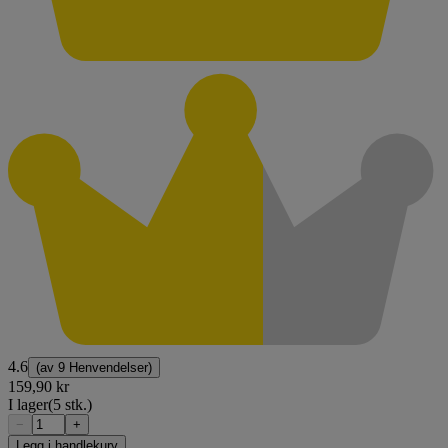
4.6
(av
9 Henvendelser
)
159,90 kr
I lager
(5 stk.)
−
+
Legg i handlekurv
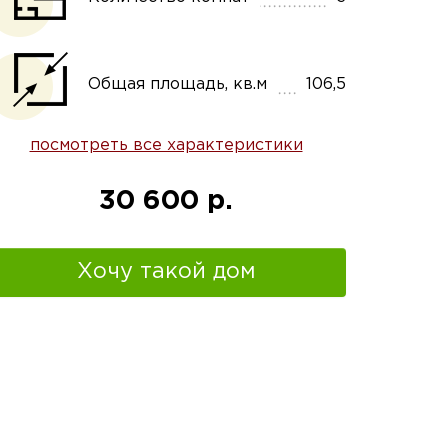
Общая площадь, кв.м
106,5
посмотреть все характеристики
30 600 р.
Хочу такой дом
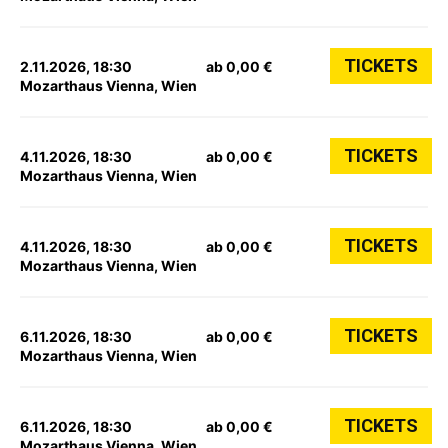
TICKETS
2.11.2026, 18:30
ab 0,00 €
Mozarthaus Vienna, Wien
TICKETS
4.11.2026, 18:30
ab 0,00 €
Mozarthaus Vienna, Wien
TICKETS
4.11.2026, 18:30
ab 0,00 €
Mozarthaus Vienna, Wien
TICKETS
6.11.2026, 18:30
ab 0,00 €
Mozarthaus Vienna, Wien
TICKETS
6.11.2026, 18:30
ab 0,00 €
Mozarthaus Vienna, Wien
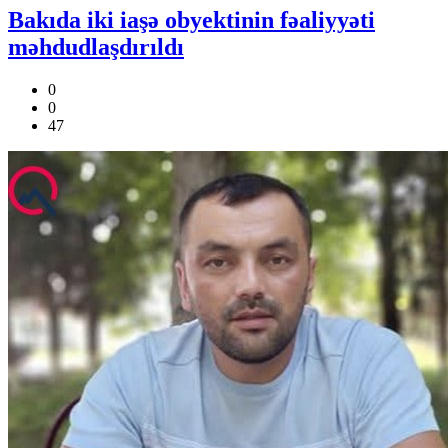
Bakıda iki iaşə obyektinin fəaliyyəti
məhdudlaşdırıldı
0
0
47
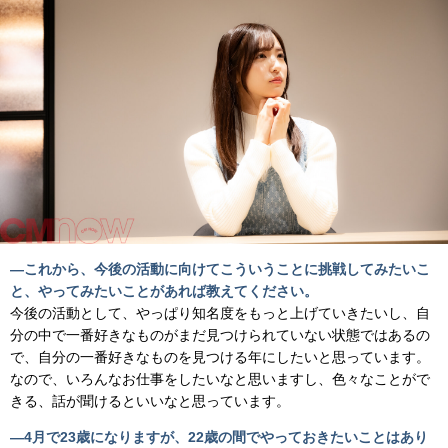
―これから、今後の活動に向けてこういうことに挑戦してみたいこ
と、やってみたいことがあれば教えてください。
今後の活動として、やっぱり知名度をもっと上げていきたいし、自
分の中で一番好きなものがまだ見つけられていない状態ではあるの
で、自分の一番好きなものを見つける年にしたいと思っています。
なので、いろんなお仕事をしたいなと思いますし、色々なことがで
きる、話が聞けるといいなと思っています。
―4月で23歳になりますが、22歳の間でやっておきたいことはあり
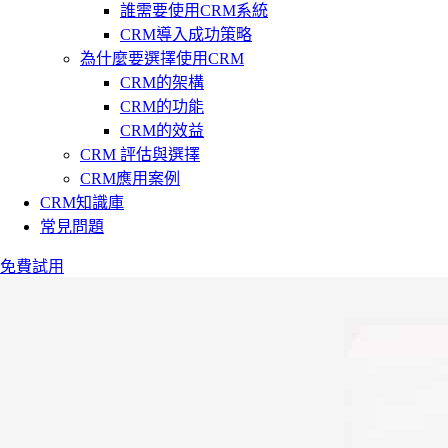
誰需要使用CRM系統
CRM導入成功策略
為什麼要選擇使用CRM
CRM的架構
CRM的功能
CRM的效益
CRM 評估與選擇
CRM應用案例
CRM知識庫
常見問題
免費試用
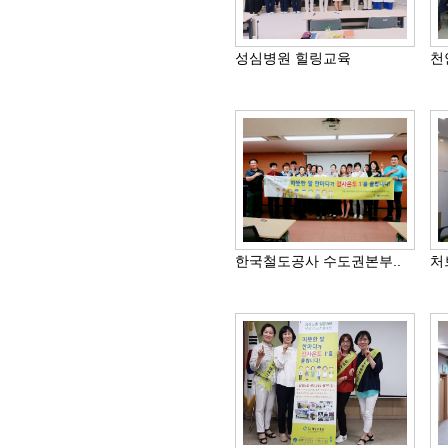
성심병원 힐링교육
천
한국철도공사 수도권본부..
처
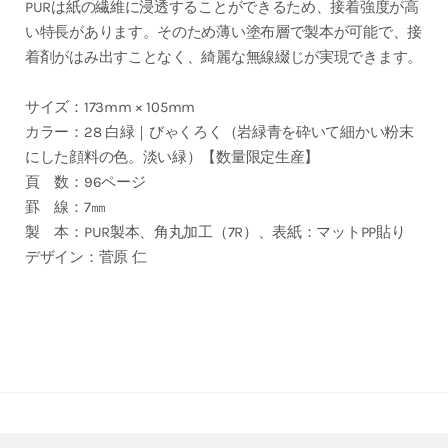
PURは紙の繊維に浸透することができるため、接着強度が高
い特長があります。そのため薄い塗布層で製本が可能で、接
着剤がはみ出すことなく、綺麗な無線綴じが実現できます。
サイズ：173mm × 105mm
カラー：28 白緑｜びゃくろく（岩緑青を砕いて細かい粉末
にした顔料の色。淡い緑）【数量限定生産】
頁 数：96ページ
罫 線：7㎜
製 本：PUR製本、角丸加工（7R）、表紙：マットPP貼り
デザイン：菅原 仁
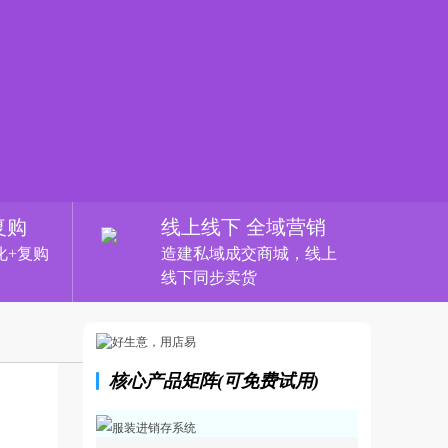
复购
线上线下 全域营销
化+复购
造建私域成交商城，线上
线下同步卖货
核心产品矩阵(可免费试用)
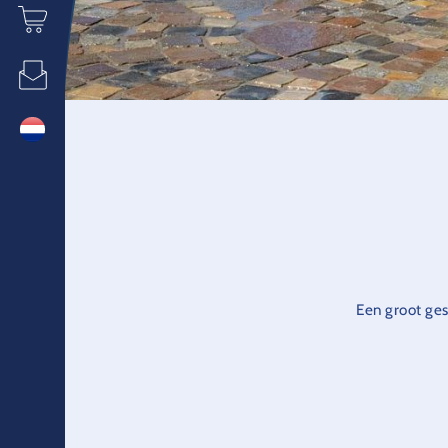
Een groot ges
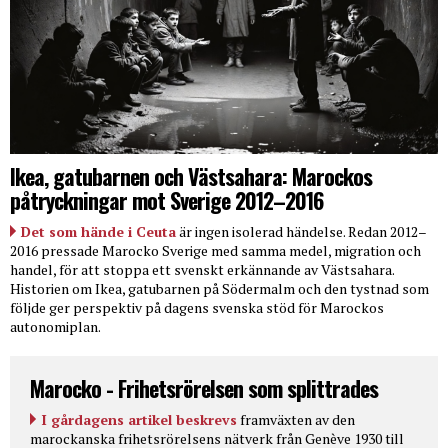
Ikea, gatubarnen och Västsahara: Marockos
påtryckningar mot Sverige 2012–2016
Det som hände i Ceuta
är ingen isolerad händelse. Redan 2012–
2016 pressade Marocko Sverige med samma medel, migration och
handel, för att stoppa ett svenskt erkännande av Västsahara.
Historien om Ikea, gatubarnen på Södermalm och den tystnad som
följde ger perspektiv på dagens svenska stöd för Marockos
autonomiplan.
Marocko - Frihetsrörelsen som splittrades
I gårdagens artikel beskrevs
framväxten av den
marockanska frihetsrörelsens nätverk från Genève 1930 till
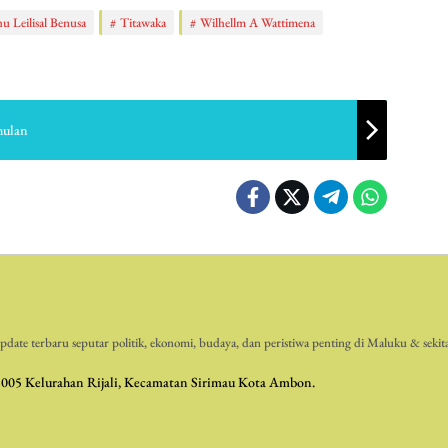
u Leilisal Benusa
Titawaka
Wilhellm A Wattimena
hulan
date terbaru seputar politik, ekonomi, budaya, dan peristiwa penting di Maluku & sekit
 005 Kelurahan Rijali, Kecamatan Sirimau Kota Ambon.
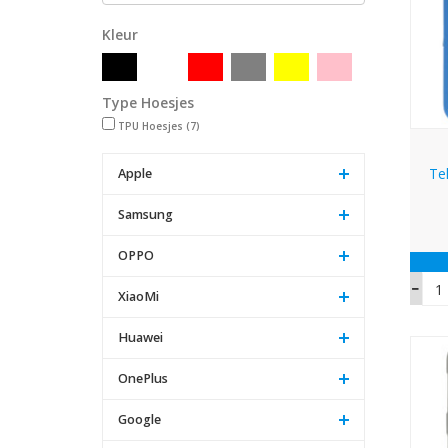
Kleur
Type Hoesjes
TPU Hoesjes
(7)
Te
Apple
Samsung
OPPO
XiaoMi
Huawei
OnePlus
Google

---

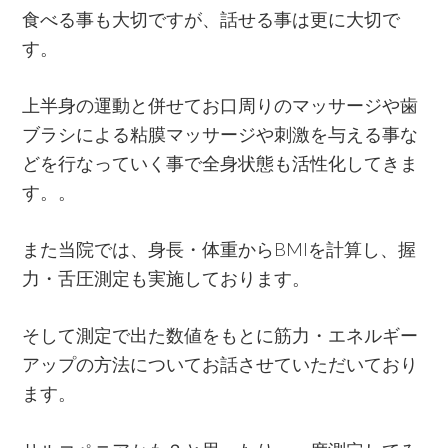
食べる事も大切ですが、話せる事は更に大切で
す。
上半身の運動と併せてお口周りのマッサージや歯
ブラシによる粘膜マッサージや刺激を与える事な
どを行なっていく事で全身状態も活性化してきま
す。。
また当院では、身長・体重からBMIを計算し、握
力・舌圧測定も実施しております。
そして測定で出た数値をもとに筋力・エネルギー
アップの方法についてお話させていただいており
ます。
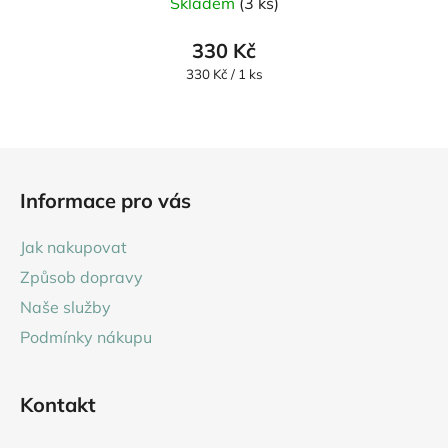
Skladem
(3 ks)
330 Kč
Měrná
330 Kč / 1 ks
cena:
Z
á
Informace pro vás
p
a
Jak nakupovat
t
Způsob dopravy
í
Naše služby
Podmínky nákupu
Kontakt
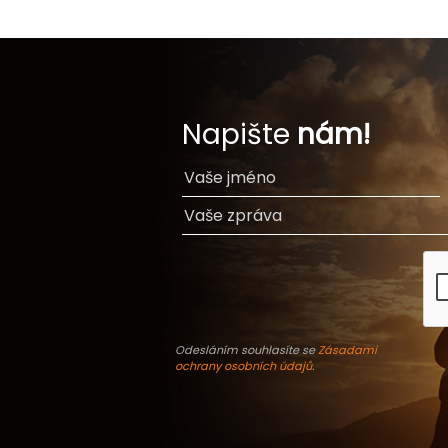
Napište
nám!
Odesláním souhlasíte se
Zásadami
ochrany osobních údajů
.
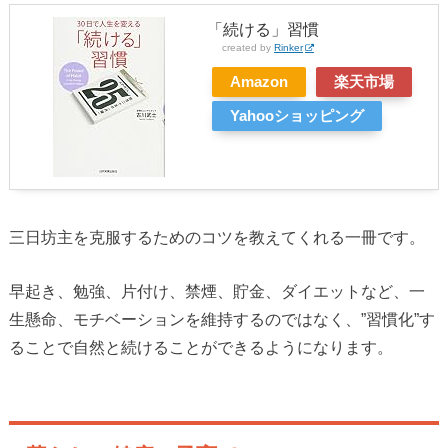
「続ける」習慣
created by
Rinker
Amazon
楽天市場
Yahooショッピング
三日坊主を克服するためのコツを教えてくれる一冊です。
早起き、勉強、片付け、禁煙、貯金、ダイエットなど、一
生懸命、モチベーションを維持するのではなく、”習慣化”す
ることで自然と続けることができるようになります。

==

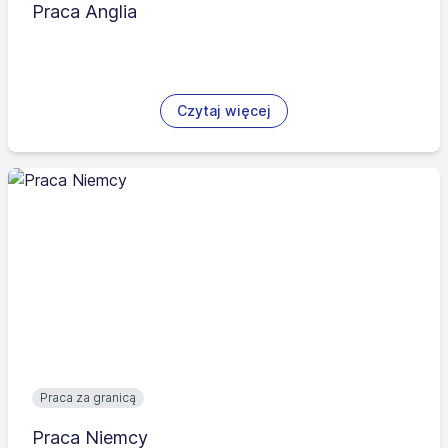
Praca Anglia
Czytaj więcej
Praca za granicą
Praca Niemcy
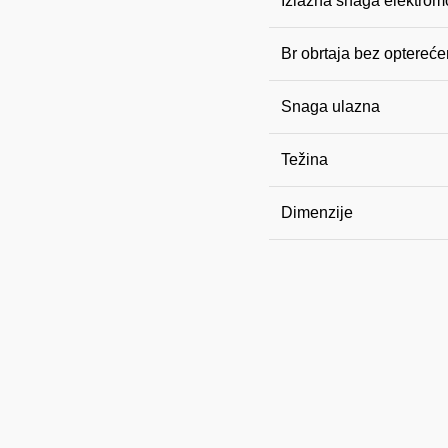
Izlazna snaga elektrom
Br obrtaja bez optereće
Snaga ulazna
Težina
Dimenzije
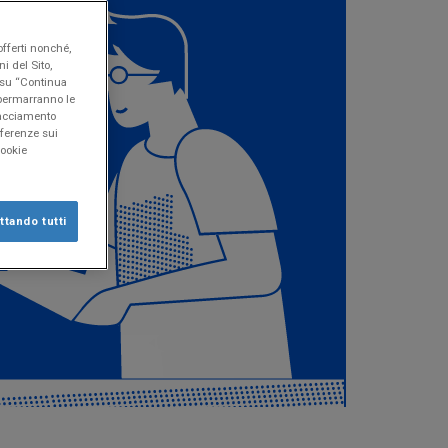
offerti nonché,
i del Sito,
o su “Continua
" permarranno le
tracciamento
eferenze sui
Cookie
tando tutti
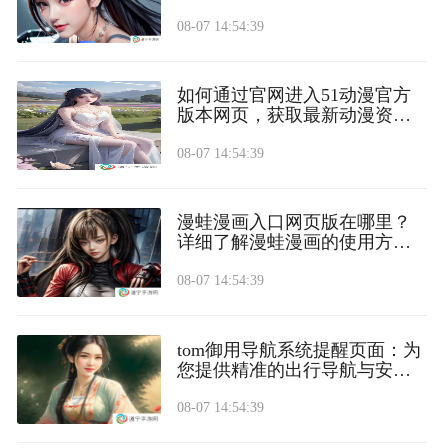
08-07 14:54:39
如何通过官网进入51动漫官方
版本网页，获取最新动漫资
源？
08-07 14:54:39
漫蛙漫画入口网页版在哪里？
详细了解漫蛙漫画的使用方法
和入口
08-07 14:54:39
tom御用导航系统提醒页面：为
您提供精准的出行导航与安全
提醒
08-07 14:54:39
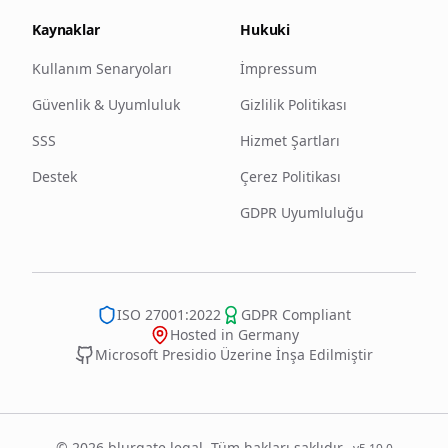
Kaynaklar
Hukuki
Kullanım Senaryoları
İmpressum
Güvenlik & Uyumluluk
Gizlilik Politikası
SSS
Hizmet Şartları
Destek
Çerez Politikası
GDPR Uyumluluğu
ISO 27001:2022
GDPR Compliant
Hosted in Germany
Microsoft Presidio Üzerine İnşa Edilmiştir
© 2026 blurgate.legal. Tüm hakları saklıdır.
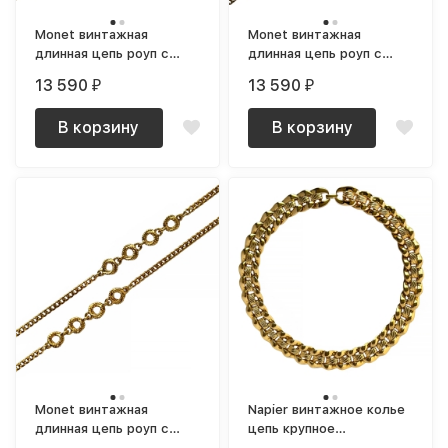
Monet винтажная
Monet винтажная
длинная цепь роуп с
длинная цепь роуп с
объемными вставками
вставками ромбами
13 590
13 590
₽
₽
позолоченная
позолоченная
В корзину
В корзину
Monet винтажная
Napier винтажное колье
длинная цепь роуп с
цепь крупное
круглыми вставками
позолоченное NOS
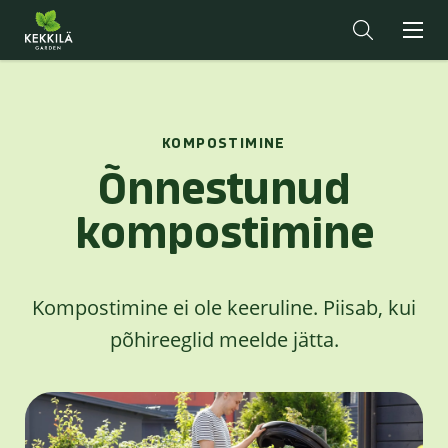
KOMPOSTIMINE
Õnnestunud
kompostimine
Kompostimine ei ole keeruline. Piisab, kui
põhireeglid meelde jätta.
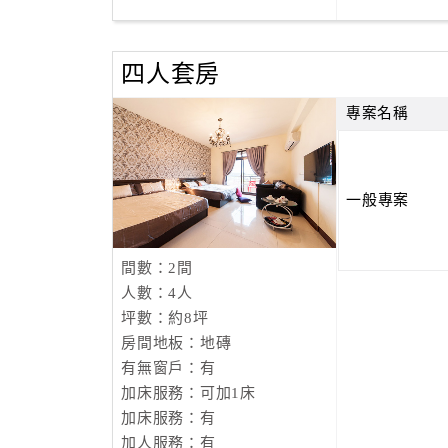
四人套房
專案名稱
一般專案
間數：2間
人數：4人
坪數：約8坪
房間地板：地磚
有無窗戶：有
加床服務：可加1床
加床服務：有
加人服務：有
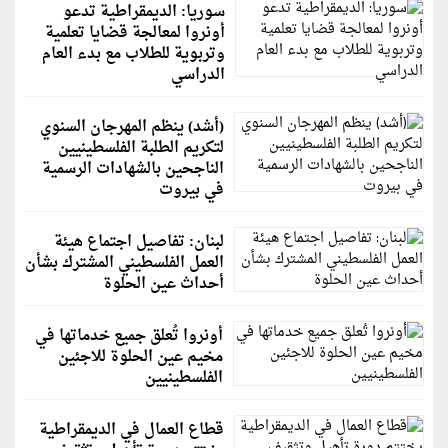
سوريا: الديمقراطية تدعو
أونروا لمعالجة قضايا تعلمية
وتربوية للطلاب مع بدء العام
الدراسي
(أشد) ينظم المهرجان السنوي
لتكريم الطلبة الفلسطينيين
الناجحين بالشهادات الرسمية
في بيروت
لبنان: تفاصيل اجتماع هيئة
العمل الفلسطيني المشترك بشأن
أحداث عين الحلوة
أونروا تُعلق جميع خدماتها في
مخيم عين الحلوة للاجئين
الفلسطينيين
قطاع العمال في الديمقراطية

__DESCRIPTION OF THE TASK__:
Isolate each line of the listing above that includes "gatubarnen". Copy it.

__ANSWER FOR THIS EXERCISE__:
Ikea, gatubarnen och Västsahara: Marockos
Historien om Ikea, gatubarnen på Södermalm och den tystnad som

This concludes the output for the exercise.